Task item: Once the pictures are set aside, repeat all of the data below exactly.

Pixel coordinate grounding data:
+===+

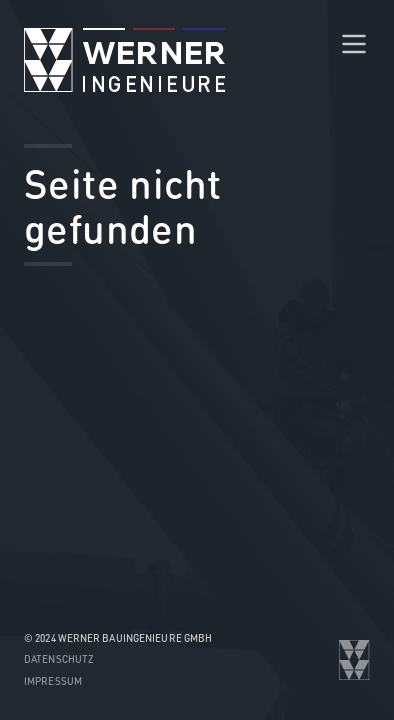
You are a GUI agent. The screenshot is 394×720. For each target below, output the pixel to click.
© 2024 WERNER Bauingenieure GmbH (118, 638)
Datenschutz (59, 659)
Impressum (53, 681)
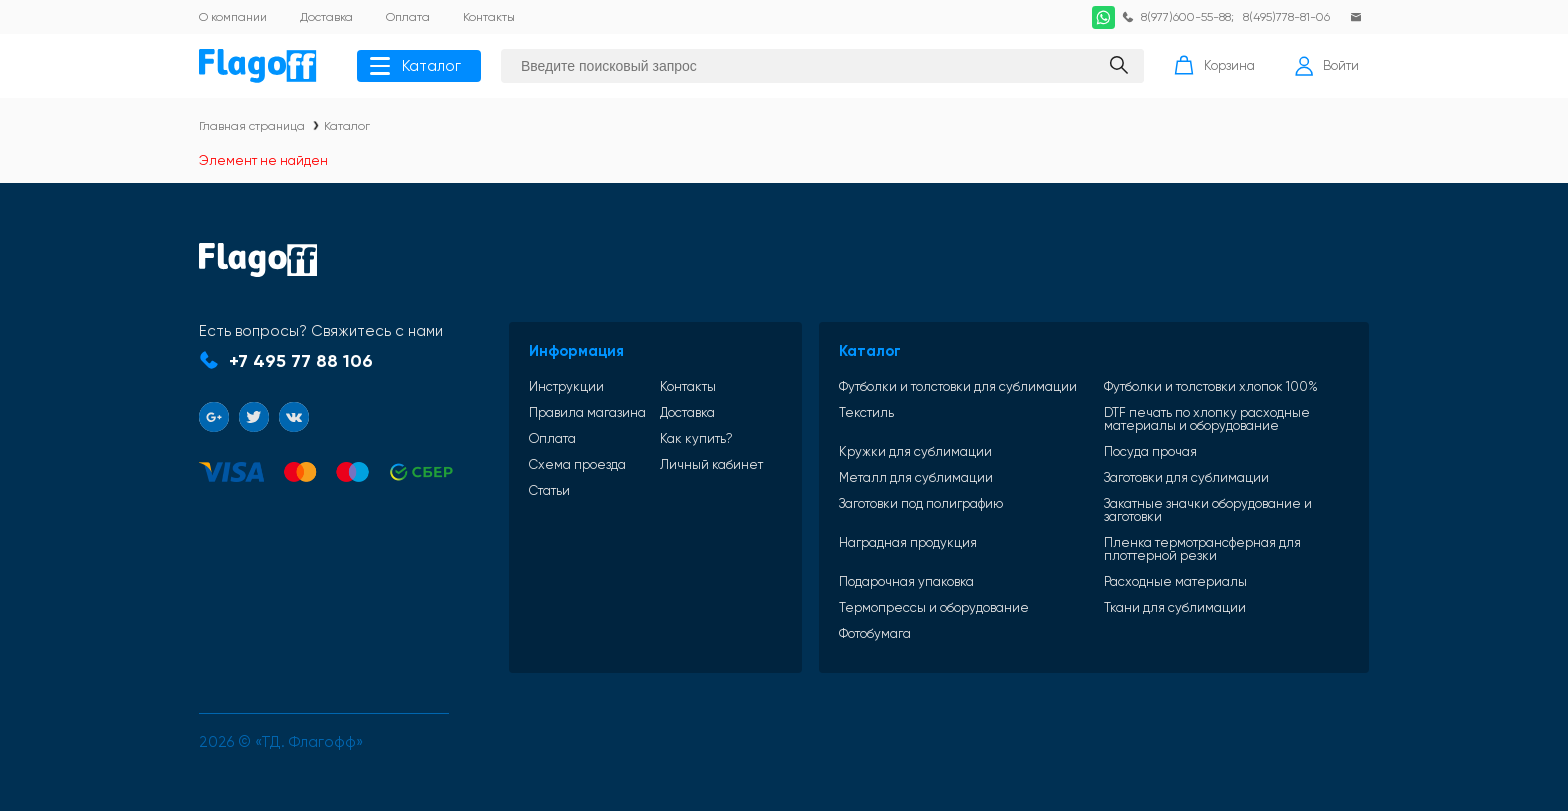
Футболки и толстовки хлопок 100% (1211, 386)
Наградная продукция (908, 543)
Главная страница (252, 126)
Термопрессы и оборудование (934, 607)
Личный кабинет (711, 464)
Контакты (688, 386)
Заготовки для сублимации (1186, 477)
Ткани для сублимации (1175, 607)
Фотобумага (875, 633)
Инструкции (566, 386)
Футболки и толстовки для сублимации (958, 386)
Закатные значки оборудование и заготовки (1208, 510)
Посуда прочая (1150, 451)
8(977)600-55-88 (1186, 17)
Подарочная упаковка (906, 581)
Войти (1327, 66)
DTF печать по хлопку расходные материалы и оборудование (1207, 419)
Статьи (549, 490)
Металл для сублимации (916, 477)
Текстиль (866, 413)
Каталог (415, 66)
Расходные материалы (1175, 581)
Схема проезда (577, 464)
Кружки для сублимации (915, 451)
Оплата (552, 438)
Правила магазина (587, 412)
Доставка (687, 412)
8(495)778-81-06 (1286, 17)
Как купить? (696, 438)
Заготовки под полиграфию (921, 504)
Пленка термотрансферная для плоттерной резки (1202, 549)
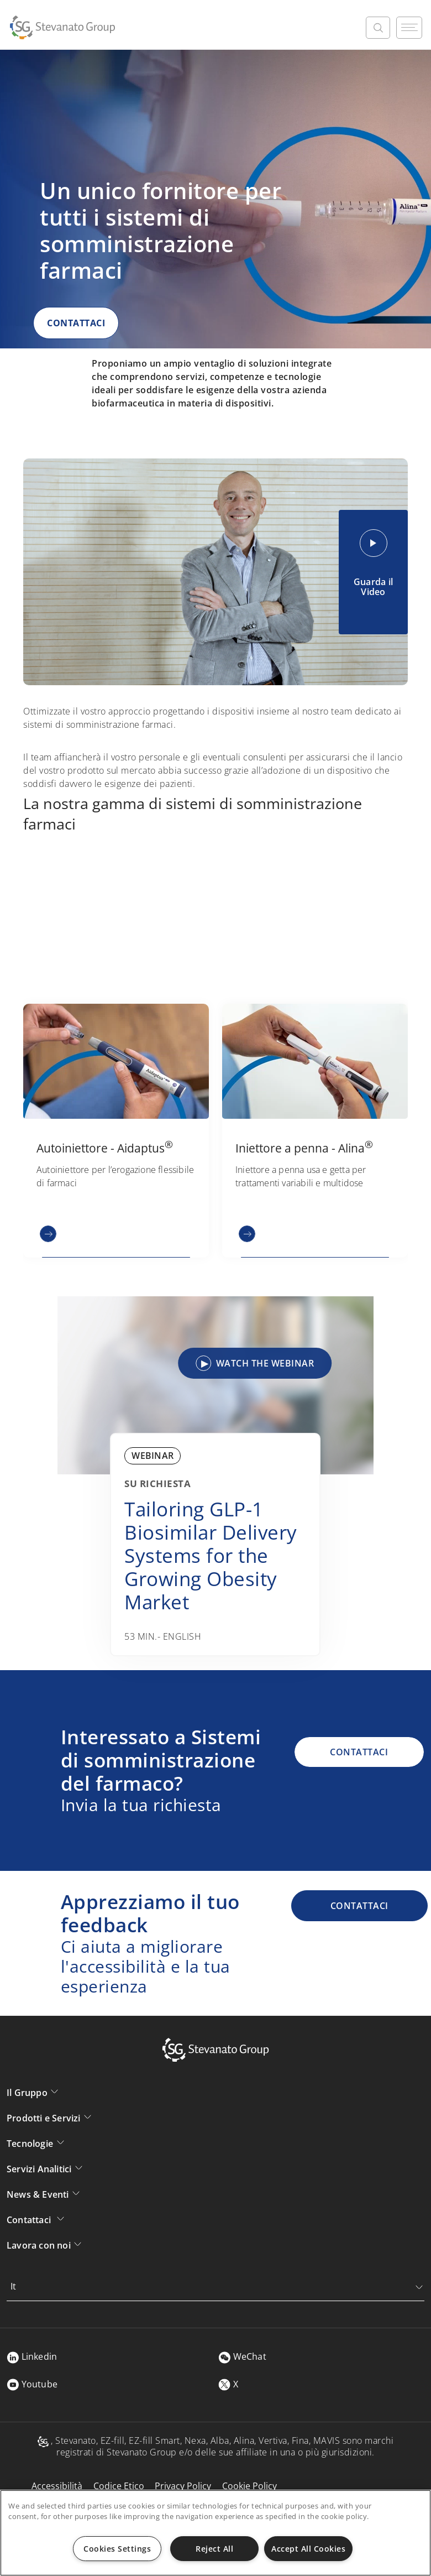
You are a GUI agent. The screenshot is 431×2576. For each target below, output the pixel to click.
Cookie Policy (249, 2486)
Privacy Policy (183, 2486)
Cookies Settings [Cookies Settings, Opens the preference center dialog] (117, 2548)
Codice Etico (118, 2486)
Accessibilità (56, 2486)
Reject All (214, 2548)
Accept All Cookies (308, 2548)
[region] (215, 2533)
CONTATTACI (76, 323)
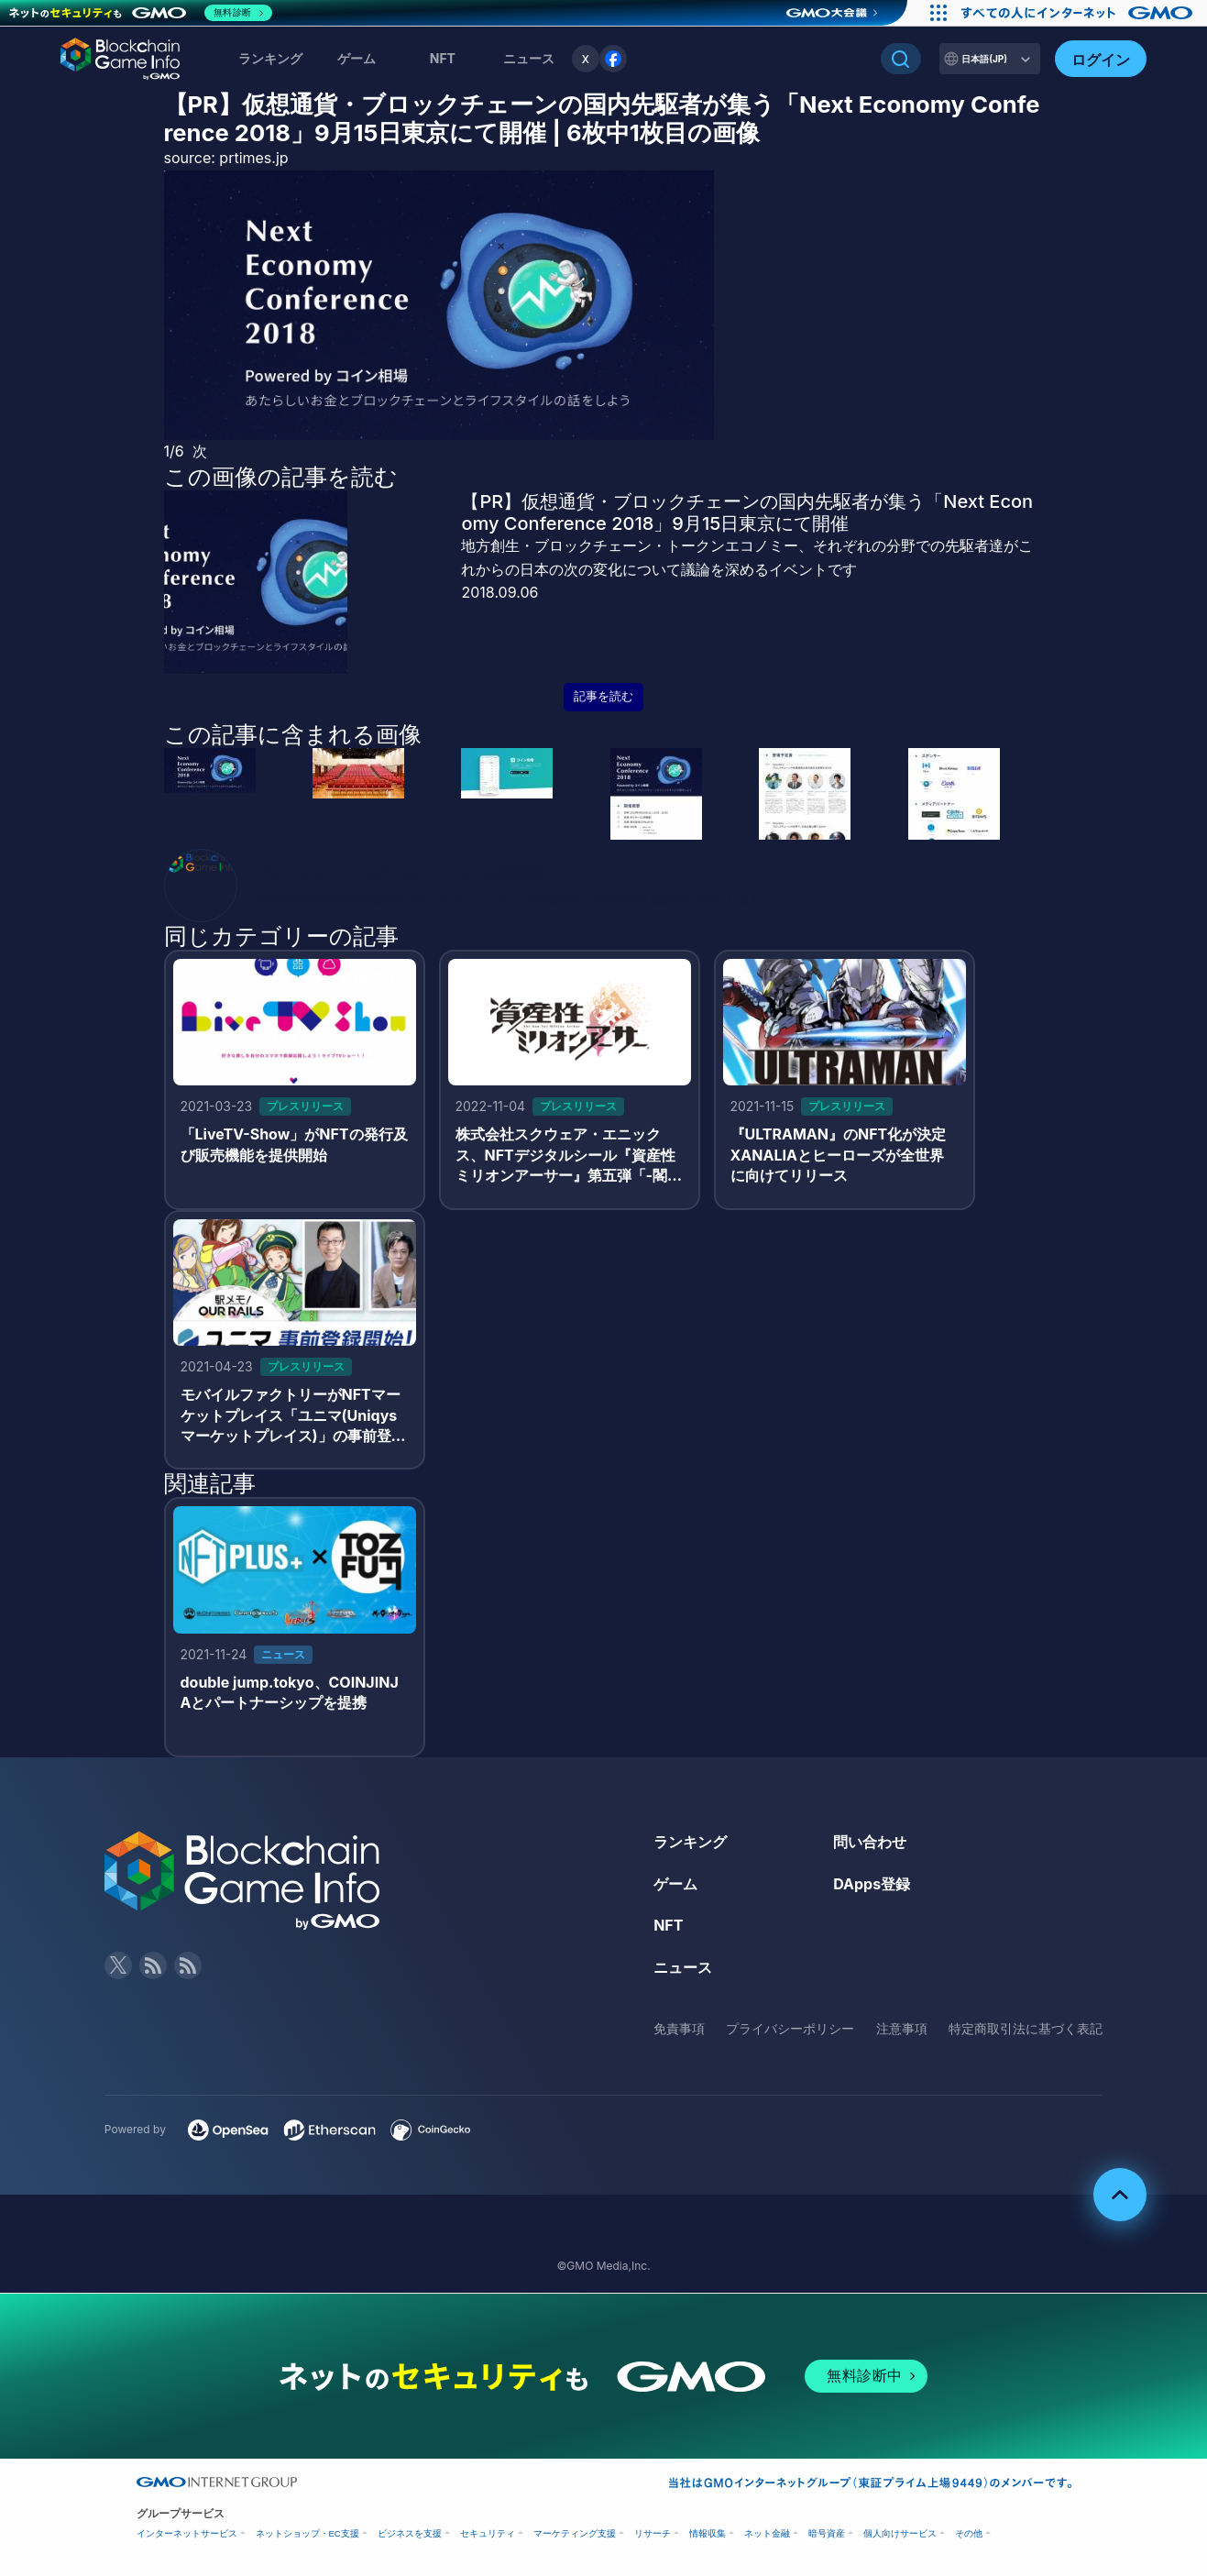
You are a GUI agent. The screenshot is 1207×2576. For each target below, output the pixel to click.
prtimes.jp (253, 158)
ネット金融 (767, 2533)
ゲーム (356, 58)
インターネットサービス (187, 2533)
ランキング (270, 58)
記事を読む (603, 696)
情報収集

+===+

Result of this exercise:
You are a GUI agent. The screenshot is 394×720. For each target below, output the pixel to click.
© 2024 WERNER Bauingenieure GmbH (118, 638)
Datenschutz (59, 659)
Impressum (53, 681)
Футболки и толстовки хлопок 100% (1211, 386)
Наградная продукция (908, 543)
Главная страница (252, 126)
Термопрессы и оборудование (934, 607)
Личный кабинет (711, 464)
Контакты (688, 386)
Заготовки для сублимации (1186, 477)
Ткани для сублимации (1175, 607)
Фотобумага (875, 633)
Инструкции (566, 386)
Футболки и толстовки для сублимации (958, 386)
Закатные значки оборудование и заготовки (1208, 510)
Посуда прочая (1150, 451)
8(977)600-55-88 (1186, 17)
Подарочная упаковка (906, 581)
Войти (1327, 66)
DTF печать по хлопку расходные материалы и оборудование (1207, 419)
Статьи (549, 490)
Металл для сублимации (916, 477)
Текстиль (866, 413)
Каталог (415, 66)
Расходные материалы (1175, 581)
Схема проезда (577, 464)
Кружки для сублимации (915, 451)
Оплата (552, 438)
Правила магазина (587, 412)
Доставка (687, 412)
8(495)778-81-06 (1286, 17)
Как купить? (696, 438)
Заготовки под полиграфию (921, 504)
Пленка термотрансферная для плоттерной резки (1202, 549)
You are a GUI agent. The screenshot is 431×2576. For each target below, output the pixel to click.
Cookie Policy (249, 2486)
Privacy Policy (183, 2486)
Cookies Settings [Cookies Settings, Opens the preference center dialog] (117, 2548)
Codice Etico (118, 2486)
Accessibilità (56, 2486)
Reject All (214, 2548)
Accept All Cookies (308, 2548)
[region] (215, 2533)
CONTATTACI (76, 323)
You are a GUI agent. The screenshot is 1207×2576. For each target below, output the pixel to click.
prtimes.jp (253, 158)
ネット金融 (767, 2533)
ゲーム (356, 58)
インターネットサービス (187, 2533)
ランキング (270, 58)
記事を読む (603, 696)
情報収集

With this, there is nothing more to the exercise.